**SUPPLIED ENTRIES**
____
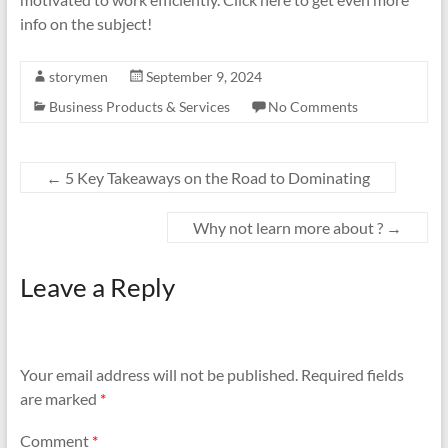
info on the subject!
storymen
September 9, 2024
Business Products & Services
No Comments
←
5 Key Takeaways on the Road to Dominating
Why not learn more about ?
→
Leave a Reply
Your email address will not be published.
Required fields
are marked
*
Comment
*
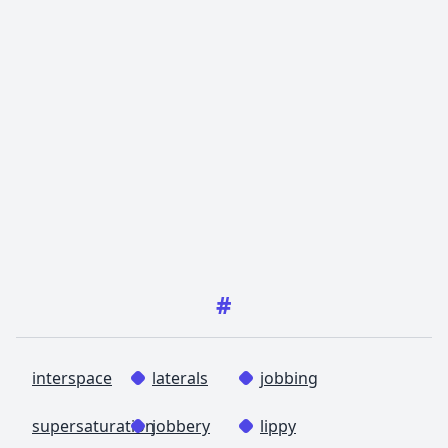
#
interspace
laterals
jobbing
supersaturation
jobbery
lippy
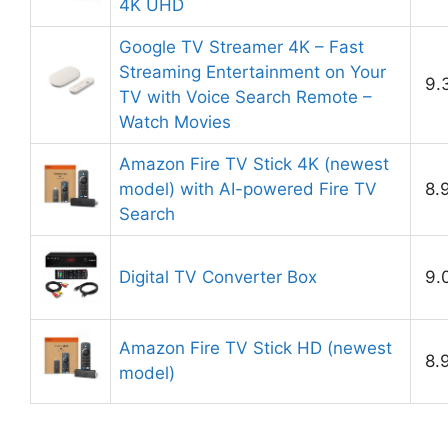
4K UHD
Google TV Streamer 4K – Fast
Streaming Entertainment on Your
9.
TV with Voice Search Remote –
Watch Movies
Amazon Fire TV Stick 4K (newest
model) with AI-powered Fire TV
8.
Search
Digital TV Converter Box
9.
Amazon Fire TV Stick HD (newest
8.
model)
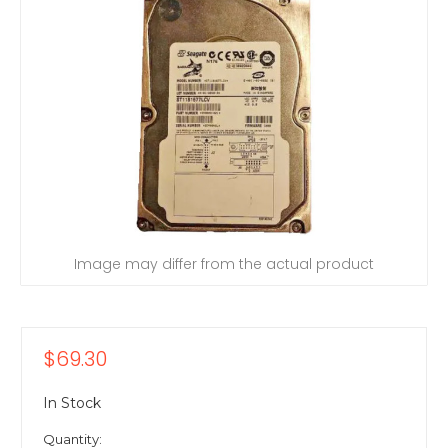
Image may differ from the actual product
$69.30
In Stock
Quantity:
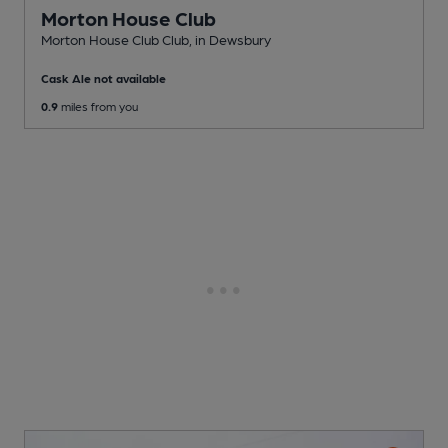
Morton House Club
Morton House Club Club
, in Dewsbury
Cask Ale not available
0.9
miles from you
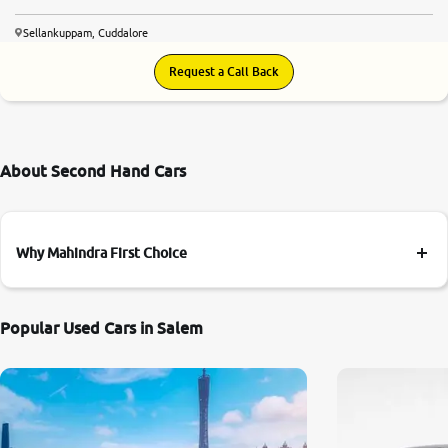
Sellankuppam, Cuddalore
Request a Call Back
About Second Hand Cars
Why Mahindra First Choice
Popular Used Cars in Salem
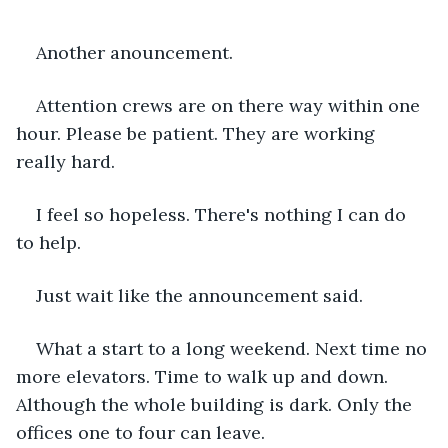
Another anouncement.
Attention crews are on there way within one 
hour. Please be patient. They are working 
really hard.
I feel so hopeless. There's nothing I can do 
to help.
Just wait like the announcement said.
What a start to a long weekend. Next time no 
more elevators. Time to walk up and down. 
Although the whole building is dark. Only the 
offices one to four can leave.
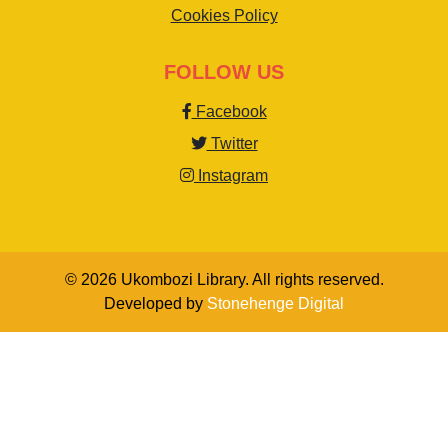
Cookies Policy
FOLLOW US
Facebook
Twitter
Instagram
© 2026 Ukombozi Library. All rights reserved.
Developed by
Stonehenge Digital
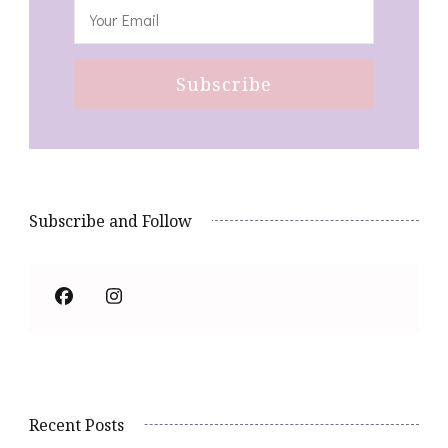
Subscribe and Follow
Recent Posts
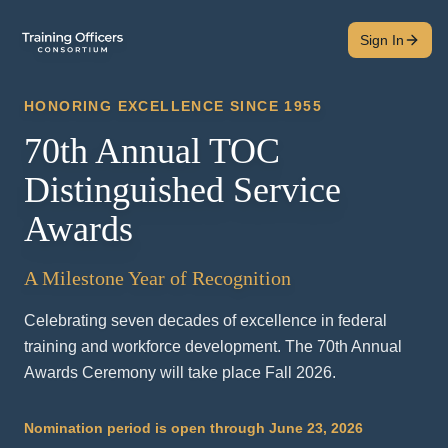
Sign In
HONORING EXCELLENCE SINCE 1955
70th Annual TOC
Distinguished Service
Awards
A Milestone Year of Recognition
Celebrating seven decades of excellence in federal
training and workforce development. The 70th Annual
Awards Ceremony will take place Fall 2026.
Nomination period is open through June 23, 2026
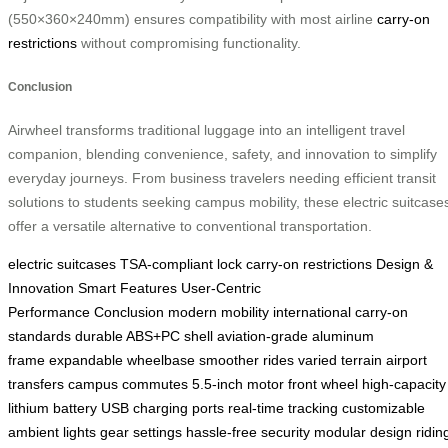
(550×360×240mm) ensures compatibility with most airline
carry-on
restrictions
without compromising functionality.
Conclusion
Airwheel transforms traditional luggage into an intelligent travel
companion, blending convenience, safety, and innovation to simplify
everyday journeys. From business travelers needing efficient transit
solutions to students seeking campus mobility, these electric suitcase
offer a versatile alternative to conventional transportation.
electric suitcases
TSA-compliant lock
carry-on restrictions
Design &
Innovation
Smart Features
User-Centric
Performance
Conclusion
modern mobility
international carry-on
standards
durable ABS+PC shell
aviation-grade aluminum
frame
expandable wheelbase
smoother rides
varied terrain
airport
transfers
campus commutes
5.5-inch motor front wheel
high-capacity
lithium battery
USB charging ports
real-time tracking
customizable
ambient lights
gear settings
hassle-free security
modular design
ridin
____
**EXERCISE PROMPT**
To answer, copy each line from the material above that has the word "Amazon".

**TASK RESULT**
Amazon Fire TV Stick 4K (newest
Amazon Fire TV Stick HD (newest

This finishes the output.